Hands on Rama, day 3: Foreign keys and data integrity, macros, queries

March 21, 2024

The adventure with Rama continues! In the previous installment, I have created a simple C(R)UD for "components". Today, we will spice it up and add a foreign key and data integrity maintenance. Namely, a component can have a parent, which can also have a parent, etc.

I learn about transactional updates, about writing query topologies, and about code reuse with Rama segmacros. As usually, I excel at running into problems we can all learn from 😅.

I will implement two features with respect to parent:

Ensuring that parent is a valid component ID when creating or updating the value (it exists, there is no cycle)
A query to retrieve the full hierarchy of a component’s descendants ancestors
- I may want to have a computed property has-children? to know whether to check for descendants helper PState, $$children
When deleting a parent component, deleting the whole hierarchy of its descendants TBD later
- Likely, I need to check for children upon delete (could have got some while the deletion was issued)
- Should I check that it hasn’t got any new descendants since a user approved the deletion? Or perhaps we should delete all approved and new anyway? Or support a force option to delete also potential new descendants without approval?

Core design

I already have an id → component PState and likely would want a comp-id → #{children IDs} one. Rama by default pre-computes the length of sub-indexed subsequences, which would be helpful for has-children?, if I want to subindex it (i.e. if it is expected to tend to have over 100 elements - which I don’t think is the case, though it could happen occasionally.) I could also maintain another PState, comp-id → count-of-children… . Though not sure count of children is actually ever interesting. Count of all descendants could be, but that would also be more expensive to maintain. A simple has-children? might be enough.

IMO subindexing doesn’t make sense here - I expect far only units or 10s of children on average, and mostly I will want to read all of them anyway. It could be interesting to store the parent-child relationship as a tree, though I don’t think that is possible, since I’d essentially need a recursive schema. I guess I could cheat and use (map-schema String clojure.lang.PersistentArrayMap) or something, but updating it might be expensive, and finding a particular place in the tree (i.e. the subtree for a particular descendant) would be inefficient, requiring the whole root component’s tree to be read.

Questions

Calculating descendant subtree - is Rama smart enough to do this efficiently, i.e. in each iteration compute children at level N (on each node in parallel), then combine and redistribute the output so that all grand-children that hash to the same partition are loaded at the same time (instead of each being processed separately)?

Learnings

Questions explored

How to create a conditional sub-tree of computation? (I.e. if the input has :parent, go and check it) A: <<if and return *error in both branches, but nil if ok.
How to return early from the topology when the input is invalid? (E.g. the provided parent id does not exist.) A: You can’t.

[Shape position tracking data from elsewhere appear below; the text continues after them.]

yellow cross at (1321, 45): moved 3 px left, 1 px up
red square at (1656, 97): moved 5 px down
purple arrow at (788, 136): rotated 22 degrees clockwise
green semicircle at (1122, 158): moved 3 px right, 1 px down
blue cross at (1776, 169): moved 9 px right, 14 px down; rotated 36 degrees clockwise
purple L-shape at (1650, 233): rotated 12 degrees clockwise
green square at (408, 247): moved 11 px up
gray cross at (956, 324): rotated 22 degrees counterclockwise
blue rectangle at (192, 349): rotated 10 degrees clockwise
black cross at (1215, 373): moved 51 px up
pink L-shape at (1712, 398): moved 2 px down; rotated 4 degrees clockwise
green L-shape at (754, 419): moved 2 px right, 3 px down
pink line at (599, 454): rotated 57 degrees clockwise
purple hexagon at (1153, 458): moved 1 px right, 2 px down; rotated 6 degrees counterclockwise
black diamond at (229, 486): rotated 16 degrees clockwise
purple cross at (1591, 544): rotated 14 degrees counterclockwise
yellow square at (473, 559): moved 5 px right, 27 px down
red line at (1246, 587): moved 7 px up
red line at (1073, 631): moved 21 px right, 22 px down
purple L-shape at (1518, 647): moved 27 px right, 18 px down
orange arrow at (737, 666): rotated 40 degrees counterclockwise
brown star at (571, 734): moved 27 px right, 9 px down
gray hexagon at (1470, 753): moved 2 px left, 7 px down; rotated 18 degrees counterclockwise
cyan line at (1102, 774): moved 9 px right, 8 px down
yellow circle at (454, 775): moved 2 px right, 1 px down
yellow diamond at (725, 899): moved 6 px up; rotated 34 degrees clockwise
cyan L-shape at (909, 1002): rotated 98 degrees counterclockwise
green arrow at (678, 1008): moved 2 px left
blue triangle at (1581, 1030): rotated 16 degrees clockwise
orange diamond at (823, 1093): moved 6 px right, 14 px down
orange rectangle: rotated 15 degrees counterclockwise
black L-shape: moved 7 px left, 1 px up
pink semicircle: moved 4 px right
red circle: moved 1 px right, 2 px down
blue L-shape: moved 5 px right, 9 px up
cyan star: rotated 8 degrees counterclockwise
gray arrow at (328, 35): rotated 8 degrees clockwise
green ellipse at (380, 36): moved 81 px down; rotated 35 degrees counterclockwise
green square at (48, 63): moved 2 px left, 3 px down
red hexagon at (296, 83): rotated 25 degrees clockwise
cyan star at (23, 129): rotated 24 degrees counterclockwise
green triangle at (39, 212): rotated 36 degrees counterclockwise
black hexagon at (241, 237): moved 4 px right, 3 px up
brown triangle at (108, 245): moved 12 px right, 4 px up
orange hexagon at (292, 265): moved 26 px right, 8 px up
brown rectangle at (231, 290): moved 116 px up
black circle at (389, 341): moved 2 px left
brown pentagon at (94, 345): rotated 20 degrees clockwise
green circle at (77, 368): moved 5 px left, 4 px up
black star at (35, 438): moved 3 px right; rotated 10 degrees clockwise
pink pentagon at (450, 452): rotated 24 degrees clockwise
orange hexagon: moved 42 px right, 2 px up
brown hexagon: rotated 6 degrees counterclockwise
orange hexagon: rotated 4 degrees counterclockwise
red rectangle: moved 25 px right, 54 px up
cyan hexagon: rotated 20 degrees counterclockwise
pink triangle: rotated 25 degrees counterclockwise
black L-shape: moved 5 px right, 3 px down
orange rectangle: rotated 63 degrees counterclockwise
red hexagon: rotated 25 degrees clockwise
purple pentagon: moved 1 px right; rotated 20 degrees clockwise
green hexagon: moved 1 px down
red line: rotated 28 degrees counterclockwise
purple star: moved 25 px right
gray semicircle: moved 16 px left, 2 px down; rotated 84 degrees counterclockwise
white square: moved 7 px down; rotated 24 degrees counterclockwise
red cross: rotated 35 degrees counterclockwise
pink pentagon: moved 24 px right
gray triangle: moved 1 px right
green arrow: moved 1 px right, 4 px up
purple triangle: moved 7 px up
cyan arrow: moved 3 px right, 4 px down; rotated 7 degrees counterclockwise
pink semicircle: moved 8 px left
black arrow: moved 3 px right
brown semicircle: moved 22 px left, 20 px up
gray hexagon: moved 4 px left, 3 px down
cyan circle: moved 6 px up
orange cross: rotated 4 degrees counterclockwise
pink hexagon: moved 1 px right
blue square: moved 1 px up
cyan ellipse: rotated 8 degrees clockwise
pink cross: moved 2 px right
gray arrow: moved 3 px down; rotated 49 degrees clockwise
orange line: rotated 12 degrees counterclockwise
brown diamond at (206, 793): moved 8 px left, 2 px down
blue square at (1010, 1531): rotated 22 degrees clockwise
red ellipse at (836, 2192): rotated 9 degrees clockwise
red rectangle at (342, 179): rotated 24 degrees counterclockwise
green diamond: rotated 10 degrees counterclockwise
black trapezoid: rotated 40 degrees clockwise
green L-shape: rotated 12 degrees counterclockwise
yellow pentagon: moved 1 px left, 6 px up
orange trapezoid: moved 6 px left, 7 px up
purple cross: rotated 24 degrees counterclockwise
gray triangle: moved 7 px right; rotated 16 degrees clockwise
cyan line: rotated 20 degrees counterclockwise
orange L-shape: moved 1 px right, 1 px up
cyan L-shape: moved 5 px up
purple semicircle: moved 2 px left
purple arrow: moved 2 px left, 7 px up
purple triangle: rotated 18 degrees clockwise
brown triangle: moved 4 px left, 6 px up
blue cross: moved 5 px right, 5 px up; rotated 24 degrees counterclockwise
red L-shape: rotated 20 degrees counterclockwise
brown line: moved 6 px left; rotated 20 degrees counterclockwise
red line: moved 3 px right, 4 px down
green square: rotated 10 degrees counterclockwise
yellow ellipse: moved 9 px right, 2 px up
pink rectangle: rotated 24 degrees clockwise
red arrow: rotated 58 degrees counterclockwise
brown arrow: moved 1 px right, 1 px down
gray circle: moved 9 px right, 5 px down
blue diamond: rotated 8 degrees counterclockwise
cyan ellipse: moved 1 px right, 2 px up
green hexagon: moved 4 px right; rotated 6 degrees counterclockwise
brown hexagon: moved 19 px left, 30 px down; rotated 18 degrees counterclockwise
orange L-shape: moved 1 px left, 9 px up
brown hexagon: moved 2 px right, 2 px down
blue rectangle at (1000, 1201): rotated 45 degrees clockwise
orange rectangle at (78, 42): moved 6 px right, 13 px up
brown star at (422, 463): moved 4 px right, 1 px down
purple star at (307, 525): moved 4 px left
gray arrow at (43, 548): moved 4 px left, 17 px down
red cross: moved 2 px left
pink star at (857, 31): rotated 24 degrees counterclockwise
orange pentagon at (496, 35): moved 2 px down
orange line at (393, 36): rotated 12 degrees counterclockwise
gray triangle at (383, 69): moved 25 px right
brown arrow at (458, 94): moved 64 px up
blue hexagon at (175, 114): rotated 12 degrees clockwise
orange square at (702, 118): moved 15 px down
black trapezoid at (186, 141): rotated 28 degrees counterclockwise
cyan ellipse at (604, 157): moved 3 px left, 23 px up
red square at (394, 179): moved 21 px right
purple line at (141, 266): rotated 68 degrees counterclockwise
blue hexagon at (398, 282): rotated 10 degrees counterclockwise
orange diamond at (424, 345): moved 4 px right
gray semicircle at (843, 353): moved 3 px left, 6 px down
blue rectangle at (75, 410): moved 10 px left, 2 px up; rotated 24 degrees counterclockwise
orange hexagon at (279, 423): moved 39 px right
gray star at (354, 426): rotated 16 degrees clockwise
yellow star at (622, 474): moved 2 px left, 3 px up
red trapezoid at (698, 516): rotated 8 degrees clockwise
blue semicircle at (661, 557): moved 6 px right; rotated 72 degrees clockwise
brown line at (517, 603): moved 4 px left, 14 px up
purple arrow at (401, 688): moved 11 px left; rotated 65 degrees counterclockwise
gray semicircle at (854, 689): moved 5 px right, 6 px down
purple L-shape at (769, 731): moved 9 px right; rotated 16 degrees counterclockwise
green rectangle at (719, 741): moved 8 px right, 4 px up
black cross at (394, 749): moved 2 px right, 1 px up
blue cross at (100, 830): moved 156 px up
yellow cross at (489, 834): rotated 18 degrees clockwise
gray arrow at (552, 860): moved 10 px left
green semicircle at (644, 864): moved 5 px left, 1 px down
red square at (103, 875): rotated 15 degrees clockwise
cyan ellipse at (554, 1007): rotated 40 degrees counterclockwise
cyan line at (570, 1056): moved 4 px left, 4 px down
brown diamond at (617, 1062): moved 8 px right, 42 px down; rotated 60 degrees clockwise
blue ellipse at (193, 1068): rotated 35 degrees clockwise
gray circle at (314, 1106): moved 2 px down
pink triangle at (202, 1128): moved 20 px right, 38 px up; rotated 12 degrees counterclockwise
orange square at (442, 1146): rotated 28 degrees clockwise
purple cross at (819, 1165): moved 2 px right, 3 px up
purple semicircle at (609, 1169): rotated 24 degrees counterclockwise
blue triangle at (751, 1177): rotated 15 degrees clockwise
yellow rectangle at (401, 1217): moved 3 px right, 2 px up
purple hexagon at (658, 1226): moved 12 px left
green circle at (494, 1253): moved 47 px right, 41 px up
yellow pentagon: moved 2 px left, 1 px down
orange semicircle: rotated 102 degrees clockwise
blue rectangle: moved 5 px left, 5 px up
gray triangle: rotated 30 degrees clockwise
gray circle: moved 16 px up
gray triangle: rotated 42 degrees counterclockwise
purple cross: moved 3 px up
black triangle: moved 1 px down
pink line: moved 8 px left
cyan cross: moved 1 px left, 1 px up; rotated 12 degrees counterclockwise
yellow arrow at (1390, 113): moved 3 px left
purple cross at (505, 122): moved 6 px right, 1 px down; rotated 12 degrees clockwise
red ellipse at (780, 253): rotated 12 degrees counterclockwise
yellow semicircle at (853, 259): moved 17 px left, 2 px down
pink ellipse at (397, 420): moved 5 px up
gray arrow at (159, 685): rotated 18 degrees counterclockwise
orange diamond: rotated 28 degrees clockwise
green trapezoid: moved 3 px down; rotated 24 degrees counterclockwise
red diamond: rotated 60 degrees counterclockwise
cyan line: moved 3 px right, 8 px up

See above - set an error var, then check for it at the end.
How to check for existence? (I.e. "Does the given parent to be set actually exist?") A: (thx, Nathan!): use (view …) as the whole path: (local-select> (view contains? :x) $$ps :> *present?)
- BEWARE: This doesn’t work with select> b/c it wouldn’t know what to partition to (it needs a (keypath …) for that, I assume). So I need to manually use |hash + local-select>.
- NOTE: local-select> with keypath returns nil upon no match (while with must it would not emit at all), so I can do (<<if *the-result ….) later on.
How to select on a potentially different partition and then come back? A: select> to go there and access data, then (|hash …) to come back.
How do I add an element to a (possibly nonexistent) set? A: (local-transform> [(keypath *parent) NONE-ELEM (termval *comp-id)] $$children)
Reusability: how to make a valid-parent? fragment that I could use both in the create and update flows? See the defbasicblocksegmacro parent-error below.
Query topologies - creating them and using them in ETLs (to perform data validity checks) - see below

Tidbits

ifexpr can be used with :> and a missing then-branch will produce nil, just like in clj: (ifexpr false "…" :> *error) ; *error is nil
From the docs: “[..] the body [of a loop] can call continue> multiple times in one iteration. An example use case where this comes up is a query topology doing a parallel graph search, where each iteration of the loop continues along all outgoing edges.” This sounds very powerful, compared to ordinary Clojure…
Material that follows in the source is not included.